DESCRIPTION OF THE TASK:
Once the data has been read, print it back in full, exactly.

Excerpts from a dataset
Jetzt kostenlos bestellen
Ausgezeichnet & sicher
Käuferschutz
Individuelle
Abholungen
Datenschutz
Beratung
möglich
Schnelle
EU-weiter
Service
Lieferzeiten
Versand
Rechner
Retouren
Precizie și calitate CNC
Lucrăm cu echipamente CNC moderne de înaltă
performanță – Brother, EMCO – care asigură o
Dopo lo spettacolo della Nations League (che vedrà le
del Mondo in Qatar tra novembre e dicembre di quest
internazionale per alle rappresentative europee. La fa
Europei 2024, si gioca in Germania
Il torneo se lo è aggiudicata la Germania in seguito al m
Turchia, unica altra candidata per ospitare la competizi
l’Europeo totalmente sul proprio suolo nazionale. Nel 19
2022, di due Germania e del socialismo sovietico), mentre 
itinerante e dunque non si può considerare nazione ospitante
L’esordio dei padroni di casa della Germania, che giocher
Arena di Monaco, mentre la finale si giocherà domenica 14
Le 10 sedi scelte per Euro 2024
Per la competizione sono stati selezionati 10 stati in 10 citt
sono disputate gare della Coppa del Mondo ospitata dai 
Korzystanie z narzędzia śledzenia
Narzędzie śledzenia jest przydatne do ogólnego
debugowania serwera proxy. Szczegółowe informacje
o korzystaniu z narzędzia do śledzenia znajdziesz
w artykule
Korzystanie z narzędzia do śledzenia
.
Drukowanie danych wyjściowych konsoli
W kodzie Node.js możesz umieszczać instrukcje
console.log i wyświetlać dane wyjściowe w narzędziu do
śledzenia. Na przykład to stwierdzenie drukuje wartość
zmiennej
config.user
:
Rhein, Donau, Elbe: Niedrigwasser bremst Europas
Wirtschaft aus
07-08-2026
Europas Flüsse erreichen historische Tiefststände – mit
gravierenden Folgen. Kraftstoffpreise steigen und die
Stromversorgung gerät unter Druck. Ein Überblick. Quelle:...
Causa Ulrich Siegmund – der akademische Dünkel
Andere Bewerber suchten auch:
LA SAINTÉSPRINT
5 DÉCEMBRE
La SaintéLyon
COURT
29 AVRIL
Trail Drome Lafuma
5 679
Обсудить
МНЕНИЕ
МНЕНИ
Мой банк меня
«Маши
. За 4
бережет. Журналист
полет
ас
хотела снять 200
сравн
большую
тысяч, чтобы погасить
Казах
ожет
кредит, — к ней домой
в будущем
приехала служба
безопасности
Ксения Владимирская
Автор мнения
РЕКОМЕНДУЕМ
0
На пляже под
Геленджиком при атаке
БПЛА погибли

WRITTEN RESPONSE:
Jetzt kostenlos bestellen
Ausgezeichnet & sicher
Käuferschutz
Individuelle
Abholungen
Datenschutz
Beratung
möglich
Schnelle
EU-weiter
Service
Lieferzeiten
Versand
Rechner
Retouren
Precizie și calitate CNC
Lucrăm cu echipamente CNC moderne de înaltă
performanță – Brother, EMCO – care asigură o
Dopo lo spettacolo della Nations League (che vedrà le
del Mondo in Qatar tra novembre e dicembre di quest
internazionale per alle rappresentative europee. La fa
Europei 2024, si gioca in Germania
Il torneo se lo è aggiudicata la Germania in seguito al m
Turchia, unica altra candidata per ospitare la competizi
l’Europeo totalmente sul proprio suolo nazionale. Nel 19
2022, di due Germania e del socialismo sovietico), mentre 
itinerante e dunque non si può considerare nazione ospitante
L’esordio dei padroni di casa della Germania, che giocher
Arena di Monaco, mentre la finale si giocherà domenica 14
Le 10 sedi scelte per Euro 2024
Per la competizione sono stati selezionati 10 stati in 10 citt
sono disputate gare della Coppa del Mondo ospitata dai 
Korzystanie z narzędzia śledzenia
Narzędzie śledzenia jest przydatne do ogólnego
debugowania serwera proxy. Szczegółowe informacje
o korzystaniu z narzędzia do śledzenia znajdziesz
w artykule
Korzystanie z narzędzia do śledzenia
.
Drukowanie danych wyjściowych konsoli
W kodzie Node.js możesz umieszczać instrukcje
console.log i wyświetlać dane wyjściowe w narzędziu do
śledzenia. Na przykład to stwierdzenie drukuje wartość
zmiennej
config.user
:
Rhein, Donau, Elbe: Niedrigwasser bremst Europas
Wirtschaft aus
07-08-2026
Europas Flüsse erreichen historische Tiefststände – mit
gravierenden Folgen. Kraftstoffpreise steigen und die
Stromversorgung gerät unter Druck. Ein Überblick. Quelle:...
Causa Ulrich Siegmund – der akademische Dünkel
Andere Bewerber suchten auch:
LA SAINTÉSPRINT
5 DÉCEMBRE
La SaintéLyon
COURT
29 AVRIL
Trail Drome Lafuma
5 679
Обсудить
МНЕНИЕ
МНЕНИ
Мой банк меня
«Маши
. За 4
бережет. Журналист
полет
ас
хотела снять 200
сравн
большую
тысяч, чтобы погасить
Казах
ожет
кредит, — к ней домой
в будущем
приехала служба
безопасности
Ксения Владимирская
Автор мнения
РЕКОМЕНДУЕМ
0
На пляже под
Геленджиком при атаке
БПЛА погибли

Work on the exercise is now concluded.